New York

Daniel Spoerri

Zabriskie Gallery

With the unconscious long since colonized by art and, indeed, objectified as an artistic cliché, are new dreams still possible? Can enigma redeem banality, or has the hegemony of banality itself become the mystery? Daniel Spoerri’s “Background Landscapes” respond to these questions like a Delphic oracle, suggesting that mystery and banality are inseparable. Each is recognizable in and through the other. There are still mysteries, these pictorial tableaux seem to suggest, but they are commonplace: death, Eros, and the emotions that speak in the name of these drives.

Spoerri has described culture as “an obsession with death”: we futilely try to transcend death—to posit immortality—in the act of acknowledging our mortality. Thus, his famous glued tables preserve the sediment of a meal in an ironical gesture of immortalization, a bad joke of memory—a Dorian Gray experiment that doesn’t work. Similarly, in the “détrompe l’oeil” tableau works mergers of found landscape paintings with attached objects—one is presented with screen memories instead of everlasting universal truths. But then a screen memory is an everlasting private emotional truth.

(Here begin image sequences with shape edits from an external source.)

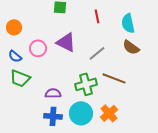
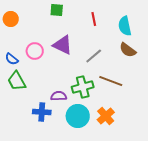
orange circle: (14, 27) -> (11, 19), moved
green trapezoid: (20, 78) -> (17, 81), turned 40
purple semicircle: (53, 93) -> (59, 96), moved
blue cross: (53, 116) -> (42, 112), moved

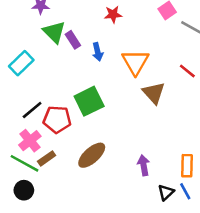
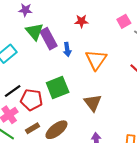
purple rectangle: (73, 40) -> (49, 39), size x1.5
brown triangle: (154, 93) -> (93, 103), moved
brown rectangle: (47, 158) -> (32, 128), moved

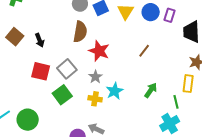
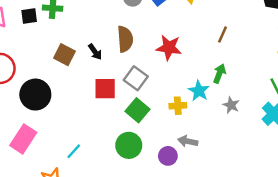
brown semicircle: (80, 32) -> (125, 39), moved
gray star: (95, 77) -> (231, 105), moved
green arrow: (151, 90) -> (219, 74), moved
green circle: (28, 120) -> (129, 145), moved

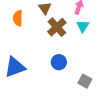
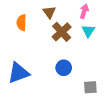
gray square: (85, 81) -> (90, 87), turned -32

Spoerri, it seems, was taken by the landscape paintings of an obscure German artist named Erich Bamler, who was enrolled at the Munich academy before World War II, and who Spoerri believes may have been a professional copyist at the Pinakothek. Made for himself, Bamler’s paintings seem naively to express an innocent eroticism. In my opinion, Spoerri purchased them because they comprised Bamler’s entire estate, that is, they were the dream relics of a dead man. The question Spoerri seems to have asked himself was whether these old dreams still had emotional life in them. The first thing he did was to enlarge and transfer the paintings onto fresh canvases with the aid of a computerized technology called scanachrome. Then he transformed them from kitschy dream landscapes into uncanny images by the addition of a variety of found objects, from toy airplanes and animal skulls to seashells and furniture parts, and above all mannequins in various states of fragmentation. This combination of banal paintings and banal objects generates a fresh sense of unconscious mystery. The erotic and death wishes latent in Bamler’s landscapes literally spring out from their flat surfaces in hallucinatory form, indicating that they are less innocent than they appear. Bamler was more twisted—sex and death were inextricably bound together in his mind—than one might suspect. In fact, Spoerri suggests that he was completely mad underneath his neo Böcklinian banality—and it is this madness that redeems his work. In The Elephant, 1991, a monstrous figure strides out of the benign landscape into the spectator’s space. Similarly, The Ram, 1991, threateningly impinges on our space, as though it were a projection of our own unconscious death wish, as an attached scythe implies. Again and again the same sense of confronting our own inner, monstrous, destructive self occurs.

I believe these works have a profoundly personal meaning. Spoerri was born in Romania, and his father—a Jew who converted to the Evangelical (Lutheran) Church—was arrested and killed in the Holocaust. Spoerri claims to have no memory of his childhood in Romania, and, as he says, he “was never in a Romanian context” in any case, being brought up in a mad world where “my grandfather was Jewish, the country was Orthodox and my father was trying to convert the Jews.” In fact, I believe the dead Bamler functions as a symbol of Spoerri’s dead father, and Bamler’s landscapes represent screen memories of his repressed childhood world—the world in which his father was still alive. “Background Landscapes” suggest the inherent contradictions and complications of that world. In effect, they show him splitting his father in two: one part is the dead Jew represented by the symbols of violent death Spoerri imposes on the scene; the other is the converted Jew who believed he would enter the Christian Kingdom of Heaven, represented by the bland paradisiacal landscapes Bamler painted. Spoerri identifies with both parts, which remain unreconciled in his mind; indeed, the erotically painted landscapes and the deadly found objects disjunct in the very act of coming together. Spoerri’s tableaux show us what the unconscious and its spontaneous dreams can still mean. They offer inner resistance to, and refuse to be reconciled with, the official, socially manufactured dream of reality; in this respect, they will always betray one. In Spoerri’s tableaux, the emotional realism of the true dream confronts and overpowers the false dream of a utopian world, even as it acknowledges its alluring, inescapable presence. Spoerri’s works are a form of mourning for his dead father and for his irretrievable childhood, and they signal the profound conflicts that inform both.